** DATA LISTING follows **
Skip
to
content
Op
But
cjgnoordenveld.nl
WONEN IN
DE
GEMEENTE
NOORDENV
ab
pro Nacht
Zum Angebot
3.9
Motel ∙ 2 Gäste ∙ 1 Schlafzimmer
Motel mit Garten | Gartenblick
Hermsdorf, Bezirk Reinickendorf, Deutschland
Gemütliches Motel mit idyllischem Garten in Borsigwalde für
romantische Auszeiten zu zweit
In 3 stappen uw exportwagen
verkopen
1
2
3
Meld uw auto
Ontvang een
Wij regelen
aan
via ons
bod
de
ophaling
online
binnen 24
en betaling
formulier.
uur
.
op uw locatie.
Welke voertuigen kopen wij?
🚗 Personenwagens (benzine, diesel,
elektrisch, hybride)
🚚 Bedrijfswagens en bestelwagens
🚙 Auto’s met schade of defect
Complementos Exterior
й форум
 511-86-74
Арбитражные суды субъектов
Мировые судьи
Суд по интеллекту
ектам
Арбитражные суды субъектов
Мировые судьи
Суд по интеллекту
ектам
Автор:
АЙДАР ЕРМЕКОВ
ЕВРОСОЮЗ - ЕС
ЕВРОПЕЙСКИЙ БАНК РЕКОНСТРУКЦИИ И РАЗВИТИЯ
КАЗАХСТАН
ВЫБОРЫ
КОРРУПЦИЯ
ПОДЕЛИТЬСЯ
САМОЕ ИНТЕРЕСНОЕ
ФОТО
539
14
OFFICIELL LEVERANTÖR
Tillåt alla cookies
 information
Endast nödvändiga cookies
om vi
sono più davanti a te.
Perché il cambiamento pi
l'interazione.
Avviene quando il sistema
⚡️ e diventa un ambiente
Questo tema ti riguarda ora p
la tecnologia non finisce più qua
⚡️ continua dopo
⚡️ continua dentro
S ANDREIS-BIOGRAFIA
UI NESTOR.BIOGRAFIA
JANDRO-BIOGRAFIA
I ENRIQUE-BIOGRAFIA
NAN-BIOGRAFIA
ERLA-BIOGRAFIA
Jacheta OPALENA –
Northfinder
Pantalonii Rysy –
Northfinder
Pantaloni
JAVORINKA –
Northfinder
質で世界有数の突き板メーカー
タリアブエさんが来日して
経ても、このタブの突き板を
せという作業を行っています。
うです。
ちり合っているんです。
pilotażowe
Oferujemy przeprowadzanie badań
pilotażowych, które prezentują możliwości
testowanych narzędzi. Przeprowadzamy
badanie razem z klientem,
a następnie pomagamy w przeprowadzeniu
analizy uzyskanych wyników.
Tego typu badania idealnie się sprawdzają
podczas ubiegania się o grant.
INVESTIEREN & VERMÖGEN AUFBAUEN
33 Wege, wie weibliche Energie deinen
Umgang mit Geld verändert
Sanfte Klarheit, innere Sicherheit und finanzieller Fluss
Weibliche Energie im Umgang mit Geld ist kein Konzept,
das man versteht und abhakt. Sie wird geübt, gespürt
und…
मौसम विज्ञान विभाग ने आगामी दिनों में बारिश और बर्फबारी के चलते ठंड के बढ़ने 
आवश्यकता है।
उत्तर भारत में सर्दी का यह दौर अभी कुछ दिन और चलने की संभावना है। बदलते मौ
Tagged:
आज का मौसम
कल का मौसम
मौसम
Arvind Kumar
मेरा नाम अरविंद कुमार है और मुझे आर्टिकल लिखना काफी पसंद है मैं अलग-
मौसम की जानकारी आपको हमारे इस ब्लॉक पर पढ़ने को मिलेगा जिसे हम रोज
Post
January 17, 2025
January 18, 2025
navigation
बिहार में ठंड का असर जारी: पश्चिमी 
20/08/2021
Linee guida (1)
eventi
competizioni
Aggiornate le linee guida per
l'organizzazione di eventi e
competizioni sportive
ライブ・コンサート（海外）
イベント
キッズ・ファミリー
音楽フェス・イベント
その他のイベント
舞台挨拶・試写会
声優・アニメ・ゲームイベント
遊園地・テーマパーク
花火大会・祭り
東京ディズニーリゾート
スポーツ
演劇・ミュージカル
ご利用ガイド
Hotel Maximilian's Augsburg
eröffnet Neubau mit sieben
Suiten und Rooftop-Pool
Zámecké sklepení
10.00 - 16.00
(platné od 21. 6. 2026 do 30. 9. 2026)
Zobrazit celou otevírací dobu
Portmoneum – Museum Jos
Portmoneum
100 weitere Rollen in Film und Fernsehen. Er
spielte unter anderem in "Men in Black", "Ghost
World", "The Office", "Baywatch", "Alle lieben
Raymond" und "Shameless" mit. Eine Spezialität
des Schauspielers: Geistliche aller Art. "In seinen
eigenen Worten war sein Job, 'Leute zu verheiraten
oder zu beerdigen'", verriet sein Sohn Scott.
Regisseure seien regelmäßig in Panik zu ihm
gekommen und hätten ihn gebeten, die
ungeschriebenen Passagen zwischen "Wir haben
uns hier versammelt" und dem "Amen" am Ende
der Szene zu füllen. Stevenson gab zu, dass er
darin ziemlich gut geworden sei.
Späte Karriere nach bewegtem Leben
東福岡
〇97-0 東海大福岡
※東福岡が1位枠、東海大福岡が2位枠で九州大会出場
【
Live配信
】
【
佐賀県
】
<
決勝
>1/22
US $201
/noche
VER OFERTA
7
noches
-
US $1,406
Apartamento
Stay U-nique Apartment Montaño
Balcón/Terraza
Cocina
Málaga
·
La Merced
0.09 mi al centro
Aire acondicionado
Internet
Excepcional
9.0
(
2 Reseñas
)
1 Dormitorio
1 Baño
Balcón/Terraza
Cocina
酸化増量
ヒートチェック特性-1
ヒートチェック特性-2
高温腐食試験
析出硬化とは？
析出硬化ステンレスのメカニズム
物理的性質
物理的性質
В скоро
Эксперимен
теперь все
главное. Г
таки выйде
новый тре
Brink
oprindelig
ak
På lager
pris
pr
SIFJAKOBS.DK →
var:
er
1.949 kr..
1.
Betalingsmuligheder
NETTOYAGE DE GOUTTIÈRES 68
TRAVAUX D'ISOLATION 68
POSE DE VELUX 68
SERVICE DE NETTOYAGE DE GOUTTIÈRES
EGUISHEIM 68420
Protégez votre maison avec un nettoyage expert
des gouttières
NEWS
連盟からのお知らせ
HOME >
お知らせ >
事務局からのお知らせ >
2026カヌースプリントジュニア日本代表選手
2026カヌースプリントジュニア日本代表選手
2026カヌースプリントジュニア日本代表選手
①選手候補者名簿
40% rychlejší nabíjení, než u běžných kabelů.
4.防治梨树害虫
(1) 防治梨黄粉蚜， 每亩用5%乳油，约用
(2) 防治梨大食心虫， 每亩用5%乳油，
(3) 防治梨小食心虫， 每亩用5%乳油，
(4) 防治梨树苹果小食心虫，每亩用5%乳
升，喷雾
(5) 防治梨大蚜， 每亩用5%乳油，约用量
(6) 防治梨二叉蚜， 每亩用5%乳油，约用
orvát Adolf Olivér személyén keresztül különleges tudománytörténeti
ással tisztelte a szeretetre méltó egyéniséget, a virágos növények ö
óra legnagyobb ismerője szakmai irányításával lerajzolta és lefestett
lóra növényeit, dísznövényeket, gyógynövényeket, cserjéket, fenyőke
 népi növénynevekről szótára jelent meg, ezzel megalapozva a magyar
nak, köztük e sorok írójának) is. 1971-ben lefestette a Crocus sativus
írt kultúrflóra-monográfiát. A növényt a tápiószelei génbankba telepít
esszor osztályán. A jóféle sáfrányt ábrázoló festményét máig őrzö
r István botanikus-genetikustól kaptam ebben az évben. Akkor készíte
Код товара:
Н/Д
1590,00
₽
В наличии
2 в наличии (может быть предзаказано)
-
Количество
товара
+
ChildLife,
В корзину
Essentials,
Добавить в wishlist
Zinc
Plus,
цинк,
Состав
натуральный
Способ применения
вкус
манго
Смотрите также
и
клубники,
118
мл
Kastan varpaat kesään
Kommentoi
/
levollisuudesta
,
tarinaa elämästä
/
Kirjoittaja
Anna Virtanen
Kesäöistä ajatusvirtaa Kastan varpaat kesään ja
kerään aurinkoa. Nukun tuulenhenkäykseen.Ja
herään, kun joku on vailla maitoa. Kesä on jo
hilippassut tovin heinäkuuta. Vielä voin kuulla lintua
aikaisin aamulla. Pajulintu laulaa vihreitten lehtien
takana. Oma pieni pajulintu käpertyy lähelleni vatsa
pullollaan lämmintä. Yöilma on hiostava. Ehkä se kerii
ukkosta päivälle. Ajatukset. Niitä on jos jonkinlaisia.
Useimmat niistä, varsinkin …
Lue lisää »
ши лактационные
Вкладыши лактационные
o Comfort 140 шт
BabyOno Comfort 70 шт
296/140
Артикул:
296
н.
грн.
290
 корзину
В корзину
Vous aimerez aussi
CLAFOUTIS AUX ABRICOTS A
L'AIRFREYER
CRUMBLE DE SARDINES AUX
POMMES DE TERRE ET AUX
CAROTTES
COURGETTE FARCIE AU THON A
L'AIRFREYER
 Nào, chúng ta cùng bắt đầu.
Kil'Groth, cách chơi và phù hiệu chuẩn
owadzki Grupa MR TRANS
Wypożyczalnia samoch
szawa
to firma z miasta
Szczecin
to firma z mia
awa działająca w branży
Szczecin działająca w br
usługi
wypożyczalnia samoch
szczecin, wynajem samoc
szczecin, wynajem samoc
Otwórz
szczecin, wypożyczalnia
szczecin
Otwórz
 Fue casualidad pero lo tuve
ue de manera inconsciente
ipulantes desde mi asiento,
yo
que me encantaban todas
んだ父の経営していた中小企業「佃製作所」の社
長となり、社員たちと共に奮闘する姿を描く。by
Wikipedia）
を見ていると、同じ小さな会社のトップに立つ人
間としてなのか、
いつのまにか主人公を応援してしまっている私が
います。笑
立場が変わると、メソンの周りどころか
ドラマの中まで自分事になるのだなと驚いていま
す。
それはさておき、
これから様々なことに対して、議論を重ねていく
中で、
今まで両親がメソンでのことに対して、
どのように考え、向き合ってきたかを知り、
** End of DATA LISTING **
YOUR INSTRUCTIONS:
Each line carrying the string "Motel" should be copied out from the entries.

WRITTEN SOLUTION:
Motel ∙ 2 Gäste ∙ 1 Schlafzimmer
Motel mit Garten | Gartenblick
Gemütliches Motel mit idyllischem Garten in Borsigwalde für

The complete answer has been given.